## What to produce
Drop the pictures, then repeat every record exactly as it stands.

## Information provided
-----
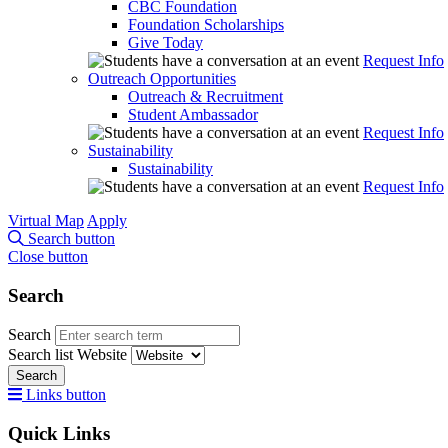
CBC Foundation
Foundation Scholarships
Give Today
Request Info
Outreach Opportunities
Outreach & Recruitment
Student Ambassador
Request Info
Sustainability
Sustainability
Request Info
Virtual Map
Apply
Search button
Close button
Search
Search
Search list
Website
Search
Links button
Quick Links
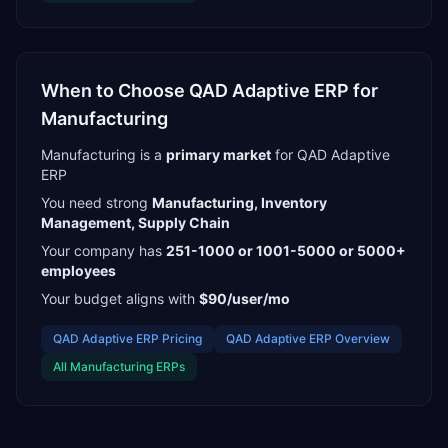
When to Choose
QAD Adaptive ERP
for
Manufacturing
Manufacturing
is a
primary
market
for
QAD Adaptive
ERP
You need strong
Manufacturing, Inventory
Management, Supply Chain
Your company has
251-1000 or 1001-5000 or 5000+
employees
Your budget aligns with
$90/user/mo
QAD Adaptive ERP
Pricing
QAD Adaptive ERP
Overview
All
Manufacturing
ERPs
-----
## Written answer
CBC Foundation
Foundation Scholarships
Give Today
Request Info
Outreach Opportunities
Outreach & Recruitment
Student Ambassador
Request Info
Sustainability
Sustainability
Request Info
Virtual Map
Apply
Search button
Close button
Search
Search
Search list
Website
Search
Links button
Quick Links
When to Choose
QAD Adaptive ERP
for
Manufacturing
Manufacturing
is a
primary
market
for
QAD Adaptive
ERP
You need strong
Manufacturing, Inventory
Management, Supply Chain
Your company has
251-1000 or 1001-5000 or 5000+
employees
Your budget aligns with
$90/user/mo
QAD Adaptive ERP
Pricing
QAD Adaptive ERP
Overview
All
Manufacturing
ERPs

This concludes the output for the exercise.